Word for word, return each entry that follows, with every image removed.

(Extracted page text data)
Content starts
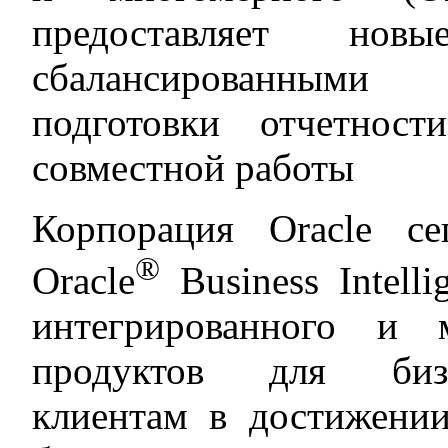
предоставляет нов
сбалансированными 
подготовки отчетнос
совместной работы
Корпорация Oracle с
®
Oracle
Business Intelli
интегрированного и 
продуктов для бизн
клиентам в достижени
Content ends
Task output:
предоставляет нов
сбалансированными 
подготовки отчетнос
совместной работы
Корпорация Oracle с
®
Oracle
Business Intelli
интегрированного и 
продуктов для бизн
клиентам в достижени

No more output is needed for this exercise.